Those are bizarzare problems and hard to troubleshoot without being there.
Make sure you are using a firewall. It almost sounds as somebody [remotely]
or some program has control of your computer. You could try sfc /scannow to
activate System File Checker to check system files but if it was my
computer, I would back up all my important data [including our user profile
under documents and settings] and configuration information such as tcp/ip
config, mail/newsgroup accounts, favorites, etc and format drive and
reinstall being sure not to connect to the internet until I had a firewall
in place either hardware or software and virus scan installed, updated, and
used for email also. --- Steve
http://www.microsoft.com/security/protect/
"Peter" <(E-Mail Removed)> wrote in message
news:718c01c3b401$239b67a0$(E-Mail Removed)...
> I log on as administrator and always have access to the
> local security settings and group policy just after the
> computer has started up. Then after some time (from a few
> minutes to an hour) I'm denied access.

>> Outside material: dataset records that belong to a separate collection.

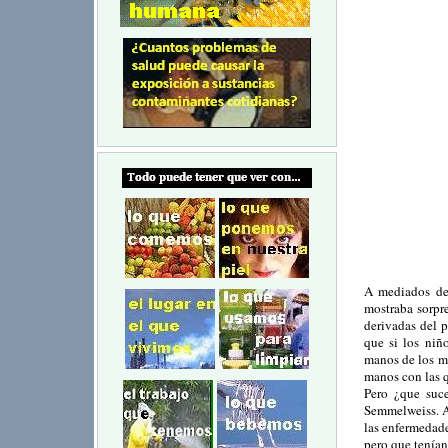
A mediados de
mostraba sorpr
derivadas del 
que si los niñ
manos de los mé
manos con las 
Pero ¿que suce
Semmelweiss. A
las enfermedade
pero que tenían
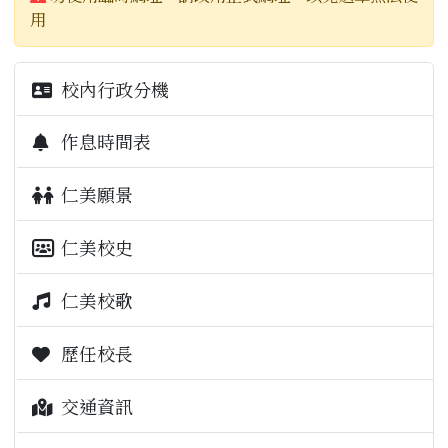
用
校內行政分機
作息時間表
仁美願景
仁美校史
仁美校歌
歷任校長
交通資訊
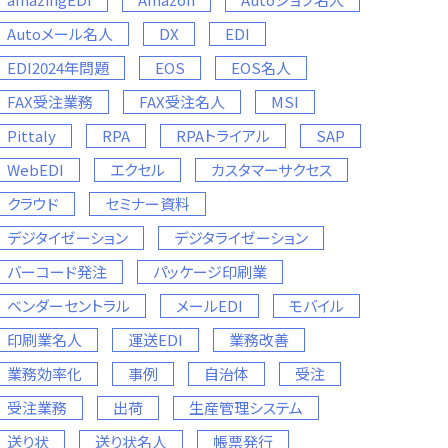
Autoメール名人
DX
EDI
EDI2024年問題
EOS
EOS名人
FAX受注業務
FAX受注名人
MSI
Pittaly
RPA
RPAトライアル
SAP
WebEDI
エクセル
カスタマーサクセス
クラウド
セミナー資料
デジタイゼーション
デジタライゼーション
バーコード発注
パッケージ印刷業
ベンダーセントラル
メールEDI
モバイル
印刷業名人
運送EDI
業務改善
業務効率化
事例
自治体
受注
受注業務
出荷
生産管理システム
送り状
送り状名人
帳票発行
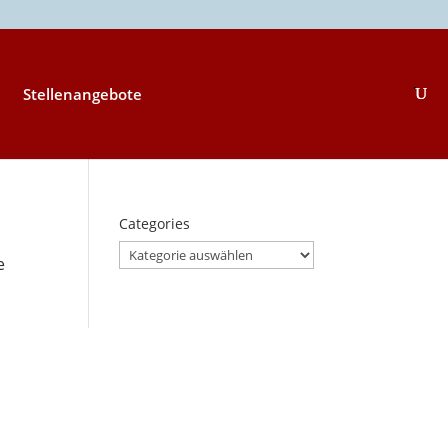
Stellenangebote
Categories
Categories
e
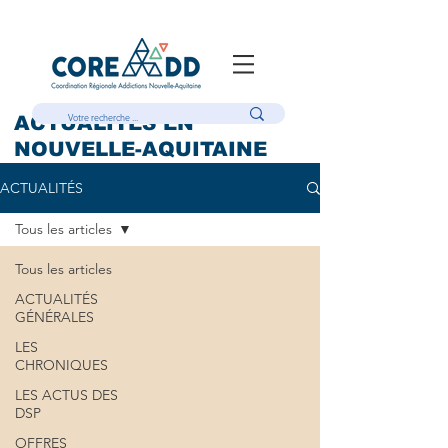
ACTUALITÉS EN
NOUVELLE-AQUITAINE
ACTUALITÉS
Tous les articles
Tous les articles
ACTUALITÉS
GÉNÉRALES
LES
CHRONIQUES
LES ACTUS DES
DSP
OFFRES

And therefore also
> get problems with writing temp files to the harddrive -
> and get errors returned, that I don't have rights to write
> files. This happens although I'm logged on as
> administrator and otherwise don't have any problems
> accessing all folders and change settings.
>
> - The computer is set as member of a workgroup, not of a
> domain. I tried working without virus scan, which didn't
> make any change. The problem also occur after a while even
> if I don't run any programs on the computer.
>
> - Sometimes when accessing Local security policy is seems
> the computer is first scanning all the harddrive and cd-
> rom drive before opening the policies, possibly searching
> the file, eventhough it is in winnt\security.
>
> - The logbook earlier gave error event 1202. I recreated
> the local Group policy using article 278316. This solved
> the event 1202 problem. But somehow the access to the
> security policy is still denied after the computer has
> been running for a while.
>
> I hope someone has ideas on what could be wrong.